Ecuador: Enamorando a los militares

18 octubre, 2014

Imagen-Ecuador: Enamorando a los militares

Cuando un gobierno halaga y mima a las Fuerzas Armadas y a la Policía es porque algún problema grave enfrenta y busca reforzar o conseguir el apoyo de esas instituciones para su gestión. En esa línea de acción trabaja el gobierno en estos días.

Lo primero que el Corcho Cordero ha hecho al posesionarse en el  Ministerio de Defensa ha sido ofrecer a los militares una serie de beneficios materiales que van desde subir el aporte estatal para cubrir las pensiones jubilares –que ahora llega al 60%-, mejorar las prestaciones de salud, mantener al ISSFA con sus propias competencias, y, hasta invertir algunos millones de dólares en programas de vivienda para su beneficio. Claro que Cordero tuvo el cuidado de señalar, en algunos casos, que se “estudiará el tema”, que “podría elevarse…”, es decir, posibilidades.

De esa forma el gobierno intenta amortiguar o frenar las manifestaciones de descontento que al interior de las FFAA existen, debido a varias medidas adoptadas en Carondelet que las consideran atentatorias al rol que la institución está destinada a cumplir, y al manejo político que se ha hecho de los ascensos y de otro tipo de designación de responsabilidades.

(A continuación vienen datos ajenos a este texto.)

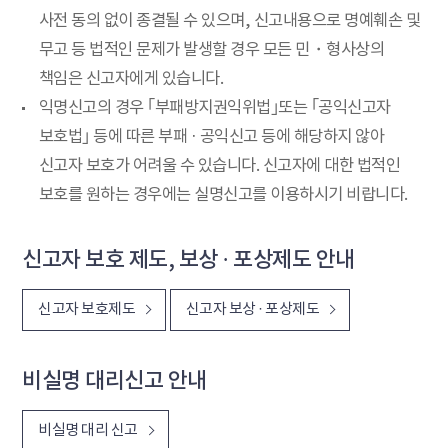
사전 동의 없이 종결될 수 있으며, 신고내용으로 명예훼손 및
무고 등 법적인 문제가 발생할 경우 모든 민・형사상의
책임은 신고자에게 있습니다.
익명신고의 경우 ｢부패방지권익위법｣또는 ｢공익신고자
보호법｣ 등에 따른 부패 · 공익신고 등에 해당하지 않아
신고자 보호가 어려울 수 있습니다. 신고자에 대한 법적인
보호를 원하는 경우에는 실명신고를 이용하시기 비랍니다.
신고자 보호 제도, 보상 · 포상제도 안내
신고자 보호제도
신고자 보상 · 포상제도
비실명 대리신고 안내
비실명 대리 신고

Eso, de por sí es un grave problema, pero, seguramente, lo que más le preocupa al Gobierno es el distanciamiento popular. Existen políticas claves para el correísmo en las que la población ha mostrado un rechazo contundente, como la intención de establecer la reelección presidencial indefinida con la que el 73% de los ecuatorianos está en total desacuerdo.

Y aún más, preocupa mucho a los pseudo socialistas de la “revolución ciudadana” el despertar del movimiento social que transita del descontento a la lucha abierta en las calles. Las movilizaciones del 17-S y los días subsiguientes son una clara muestra.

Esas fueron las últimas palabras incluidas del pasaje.